_What is required_:
Find the line with "ταινίες που αξίζουν τον" in the records below. Output exactly from there until after the line with "新，才能保证其在日益增多的减速机市场中占据一定的", without pictures.

_Records to use_:
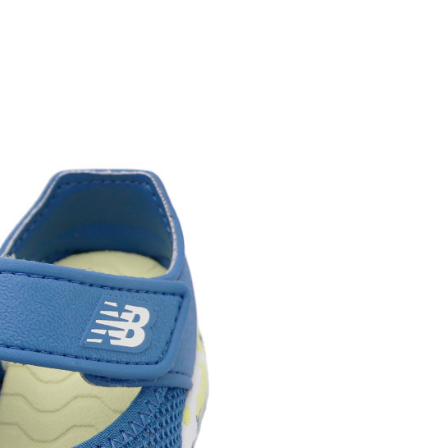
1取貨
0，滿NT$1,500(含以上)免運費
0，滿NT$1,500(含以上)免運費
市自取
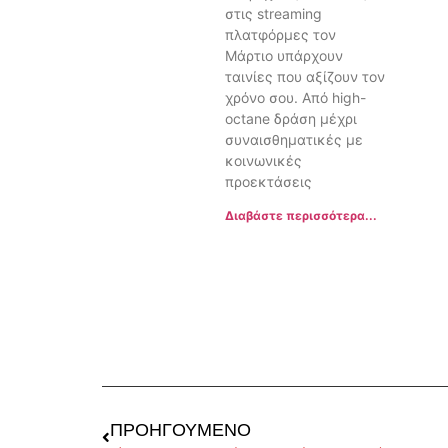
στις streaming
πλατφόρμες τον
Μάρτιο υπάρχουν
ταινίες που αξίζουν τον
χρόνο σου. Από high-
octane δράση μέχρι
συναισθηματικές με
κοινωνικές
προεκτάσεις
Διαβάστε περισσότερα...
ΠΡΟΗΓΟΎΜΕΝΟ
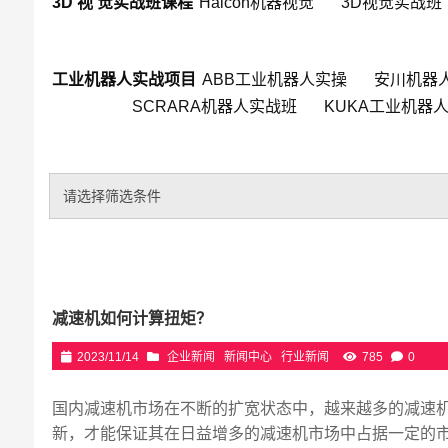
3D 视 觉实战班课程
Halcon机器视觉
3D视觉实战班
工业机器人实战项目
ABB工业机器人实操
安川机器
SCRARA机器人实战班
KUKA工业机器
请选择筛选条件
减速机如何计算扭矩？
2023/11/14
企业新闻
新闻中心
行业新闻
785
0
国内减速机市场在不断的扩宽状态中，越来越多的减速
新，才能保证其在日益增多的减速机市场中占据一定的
==
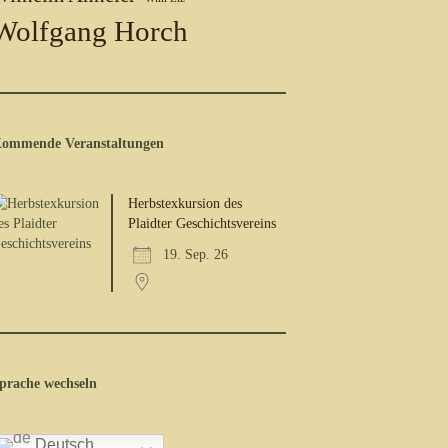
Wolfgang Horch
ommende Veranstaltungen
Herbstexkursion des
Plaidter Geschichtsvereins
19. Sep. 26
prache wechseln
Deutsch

_Exercise answer_:
ταινίες που αξίζουν τον
χρόνο σου. Από high-
octane δράση μέχρι
συναισθηματικές με
κοινωνικές
προεκτάσεις
Διαβάστε περισσότερα...
ΠΡΟΗΓΟΎΜΕΝΟ
3D 视 觉实战班课程
Halcon机器视觉
3D视觉实战班
工业机器人实战项目
ABB工业机器人实操
安川机器
SCRARA机器人实战班
KUKA工业机器
请选择筛选条件
减速机如何计算扭矩？
2023/11/14
企业新闻
新闻中心
行业新闻
785
0
国内减速机市场在不断的扩宽状态中，越来越多的减速
新，才能保证其在日益增多的减速机市场中占据一定的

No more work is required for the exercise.